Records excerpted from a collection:
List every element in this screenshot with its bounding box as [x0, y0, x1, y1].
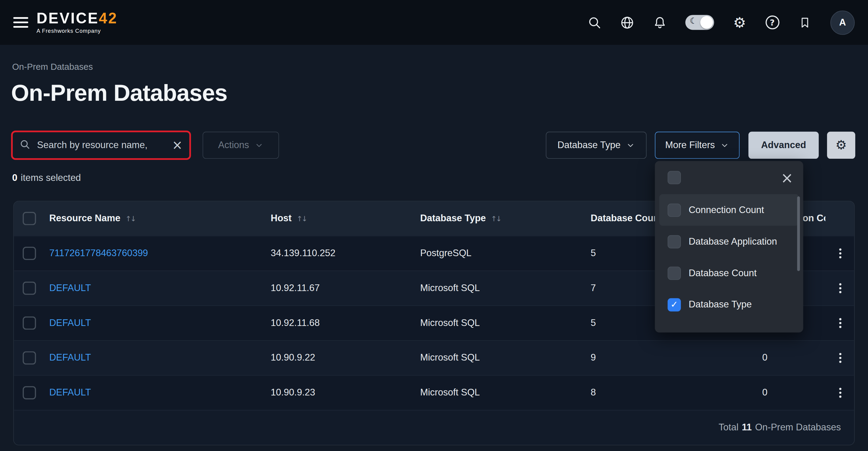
dropdown-header: × — [655, 161, 803, 194]
actions-label: Actions — [218, 139, 249, 151]
connection-count-cell: 0 — [758, 387, 825, 398]
row-actions-kebab[interactable] — [837, 316, 844, 330]
row-actions-kebab[interactable] — [837, 246, 844, 260]
resource-link[interactable]: DEFAULT — [49, 387, 91, 398]
column-header-database-type[interactable]: Database Type ↑↓ — [416, 213, 586, 224]
menu-bar — [13, 22, 28, 23]
sort-icon[interactable]: ↑↓ — [297, 214, 306, 222]
search-icon[interactable] — [587, 15, 602, 29]
bookmark-icon[interactable] — [798, 15, 812, 29]
resource-link[interactable]: 7117261778463760399 — [49, 248, 148, 259]
row-checkbox[interactable] — [23, 282, 36, 295]
column-header-host[interactable]: Host ↑↓ — [266, 213, 416, 224]
select-all-filters-checkbox[interactable] — [668, 171, 681, 184]
row-checkbox[interactable] — [23, 386, 36, 399]
row-actions-cell — [826, 281, 855, 295]
theme-toggle[interactable]: ☾ — [685, 15, 714, 30]
notifications-bell-icon[interactable] — [653, 15, 667, 29]
user-avatar[interactable]: A — [830, 10, 855, 35]
settings-gear-icon[interactable]: ⚙ — [732, 15, 746, 29]
option-checkbox[interactable] — [668, 235, 681, 248]
advanced-button[interactable]: Advanced — [748, 132, 818, 159]
dropdown-scrollbar[interactable] — [797, 196, 800, 271]
table-settings-gear-button[interactable]: ⚙ — [827, 132, 855, 159]
filter-option-database-count[interactable]: Database Count — [659, 257, 799, 289]
option-checkbox[interactable] — [668, 203, 681, 217]
database-type-cell: Microsoft SQL — [416, 387, 586, 398]
more-filters-label: More Filters — [665, 139, 715, 151]
total-prefix: Total — [719, 422, 738, 433]
row-actions-kebab[interactable] — [837, 385, 844, 400]
resource-name-cell: DEFAULT — [45, 283, 266, 293]
help-icon[interactable]: ? — [765, 15, 779, 29]
menu-icon[interactable] — [13, 17, 28, 28]
row-actions-cell — [826, 385, 855, 400]
option-checkbox[interactable] — [668, 266, 681, 280]
sort-icon[interactable]: ↑↓ — [491, 214, 500, 222]
breadcrumb[interactable]: On-Prem Databases — [12, 62, 93, 72]
dropdown-options: Connection Count Database Application Da… — [655, 194, 803, 321]
app-window: DEVICE42 A Freshworks Company ☾ ⚙ ? — [0, 0, 868, 451]
database-type-cell: PostgreSQL — [416, 248, 586, 259]
selection-status: 0 items selected — [12, 173, 81, 184]
resource-link[interactable]: DEFAULT — [49, 352, 91, 363]
close-icon[interactable]: × — [781, 170, 793, 185]
select-all-checkbox[interactable] — [23, 212, 36, 225]
host-cell: 10.90.9.22 — [266, 352, 416, 363]
row-checkbox[interactable] — [23, 317, 36, 330]
search-icon — [20, 139, 30, 152]
row-actions-kebab[interactable] — [837, 281, 844, 295]
row-actions-cell — [826, 316, 855, 330]
database-type-cell: Microsoft SQL — [416, 283, 586, 293]
chevron-down-icon — [720, 141, 729, 150]
selected-label: items selected — [21, 173, 81, 184]
brand-main: DEVICE — [36, 10, 99, 27]
row-checkbox-cell — [14, 351, 45, 364]
option-checkbox-checked[interactable]: ✓ — [668, 298, 681, 312]
row-checkbox-cell — [14, 386, 45, 399]
column-header-resource-name[interactable]: Resource Name ↑↓ — [45, 213, 266, 224]
search-box-annotated[interactable]: × — [11, 130, 191, 160]
filter-option-database-type[interactable]: ✓ Database Type — [659, 289, 799, 320]
resource-name-cell: 7117261778463760399 — [45, 248, 266, 259]
globe-icon[interactable] — [620, 15, 634, 29]
page-title: On-Prem Databases — [11, 79, 227, 106]
brand-tagline: A Freshworks Company — [36, 28, 118, 34]
row-checkbox-cell — [14, 317, 45, 330]
resource-link[interactable]: DEFAULT — [49, 318, 91, 328]
gear-icon: ⚙ — [836, 139, 847, 152]
filter-option-connection-count[interactable]: Connection Count — [659, 194, 799, 226]
row-checkbox[interactable] — [23, 351, 36, 364]
resource-link[interactable]: DEFAULT — [49, 283, 91, 293]
advanced-label: Advanced — [761, 139, 806, 151]
filter-option-database-application[interactable]: Database Application — [659, 226, 799, 257]
host-cell: 34.139.110.252 — [266, 248, 416, 259]
device42-logo[interactable]: DEVICE42 A Freshworks Company — [36, 11, 118, 34]
total-suffix: On-Prem Databases — [755, 422, 841, 433]
database-type-cell: Microsoft SQL — [416, 352, 586, 363]
row-actions-cell — [826, 351, 855, 365]
resource-name-cell: DEFAULT — [45, 352, 266, 363]
database-type-filter-button[interactable]: Database Type — [546, 132, 647, 159]
menu-bar — [13, 26, 28, 28]
row-actions-cell — [826, 246, 855, 260]
host-cell: 10.92.11.67 — [266, 283, 416, 293]
clear-search-icon[interactable]: × — [172, 139, 183, 152]
row-checkbox[interactable] — [23, 247, 36, 260]
selected-count: 0 — [12, 173, 17, 184]
resource-name-cell: DEFAULT — [45, 387, 266, 398]
database-type-label: Database Type — [557, 139, 620, 151]
row-actions-kebab[interactable] — [837, 351, 844, 365]
host-cell: 10.90.9.23 — [266, 387, 416, 398]
moon-icon: ☾ — [690, 17, 697, 26]
search-input[interactable] — [36, 139, 166, 151]
database-count-cell: 8 — [586, 387, 758, 398]
toggle-knob — [700, 16, 713, 29]
connection-count-cell: 0 — [758, 352, 825, 363]
actions-dropdown-button[interactable]: Actions — [203, 132, 279, 159]
sort-icon[interactable]: ↑↓ — [125, 214, 135, 222]
database-count-cell: 9 — [586, 352, 758, 363]
host-cell: 10.92.11.68 — [266, 318, 416, 328]
more-filters-button[interactable]: More Filters — [655, 132, 740, 159]
resource-name-cell: DEFAULT — [45, 318, 266, 328]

• What is required: Go through the data and show every line where "label" occurs.

• Result below:
actions-label: Actions — [218, 139, 249, 151]
more-filters-label: More Filters — [665, 139, 715, 151]
selected-label: items selected — [21, 173, 81, 184]
advanced-label: Advanced — [761, 139, 806, 151]
database-type-label: Database Type — [557, 139, 620, 151]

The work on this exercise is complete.